House hand-picked Ross Ganf to direct this world premiere for the Festival's inspace program which is dedicated to supporting new work. While Ganf is yet just twenty-six, he's spent four years transforming House's poetic script and lyrical street vernacular into a splendiferous feast that is superbly complemented by Geoff Cobham's set and lighting design. Movement coach Ninian Donald had the cast moving up and down poles like gymnasts, and razak - co-creator of Miss Gladys Sym Choon - had the trio in sexy and gender-confusing costumes and accessories of unique design. Enhancing the mood were Justin McGuinness' video animation and silhouettes, and Peter Nielsen's aural track. Saxophonist Chris Soole played amazing and haunting licks between scenes and for the songs, and provided a steady influence.

All was not perfect in the Garden of Eden. The script needed a bit more punch than the toss-up between Adam and Eve or Adam and Steve. Snake was such a smooth and alluring operator with a nice streak that this metaphorical role of evil incarnate was weakened to something only a little worse than a bad influence. While the production values made getting pistol-whipped with a black African fantasy-size dildo (complete with suction cup for easy mounting on any flat surface) seem like a brutal and humiliating beating, the quick and independent decisions by Adam and Eve to get clear were precipitous. The highly stylised presentation was great eye candy, but it was so much fun that it emasculated and downplayed the personal tragedies being played out.

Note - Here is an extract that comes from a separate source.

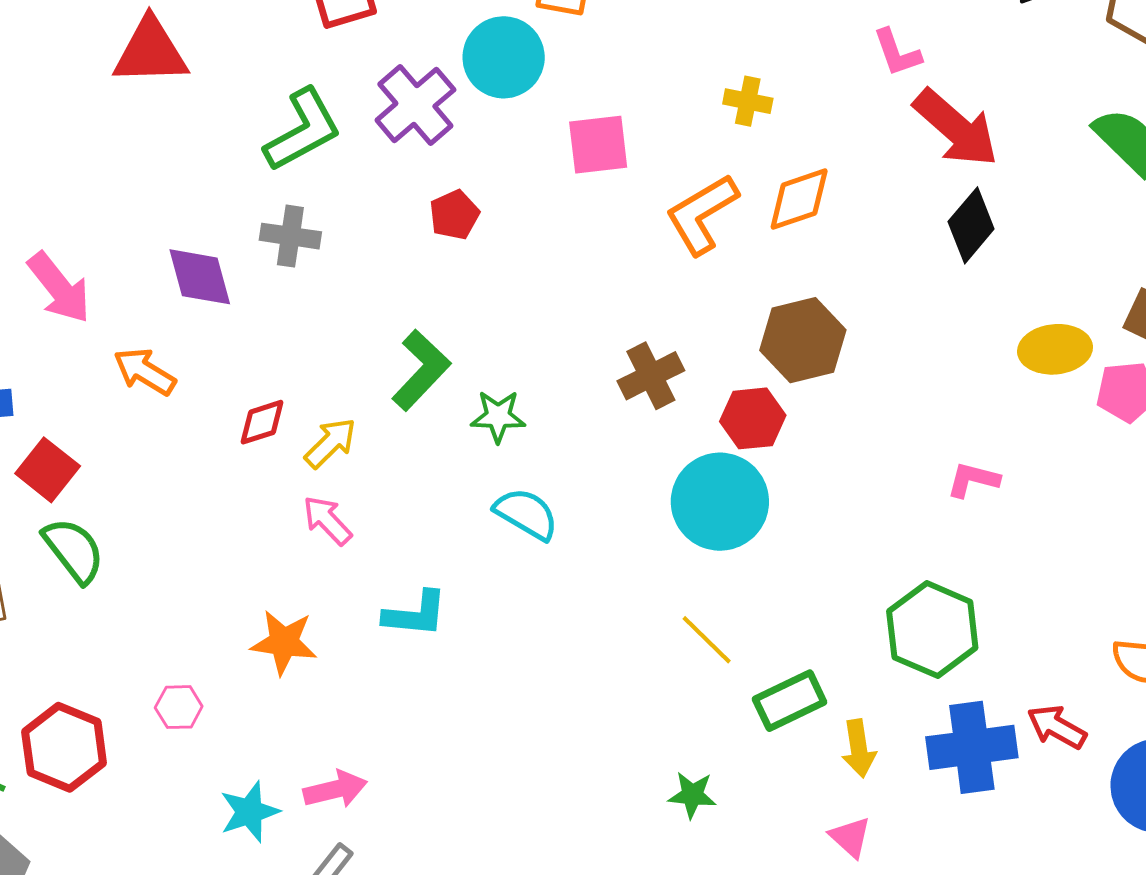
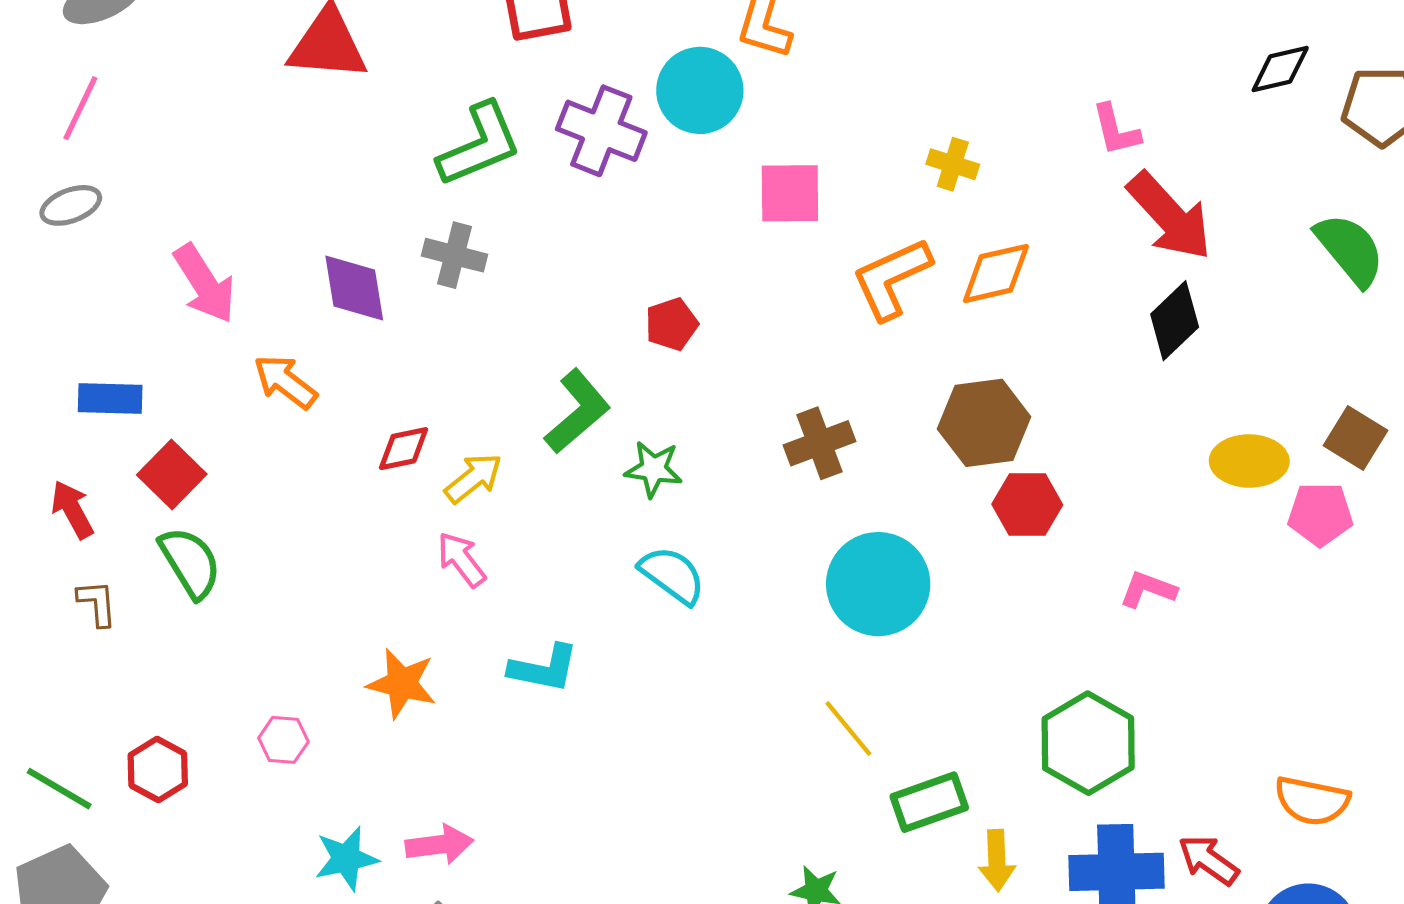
purple cross: (415, 105) -> (601, 131), turned -34
red pentagon: (454, 215) -> (672, 324), moved
red hexagon: (753, 418) -> (1027, 504), moved
red hexagon: (64, 747) -> (158, 769), size x0.7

Alexandra Schepisi, Jason Klarwein as Adam and Vincent Crowley as the eponymous Snake played a triptych of Kings Cross trouble with flamboyant vivacity. Klarwein's Adam was weak, vacillating and genuine, while Schepisi's made Eve's dreams worth living for. Crowley's Snake made my skin crawl.

This snake is an intoxicating culmination of a massive collaborative effort in design, performance, song, music, and movement, inspired by Adelaide's maverick playwright, Stephen House, and the contemporary application of theatrical possibility by director Ross Ganf. The terrific poster by Kelly O'Sulivan says what you are in for. Bravo!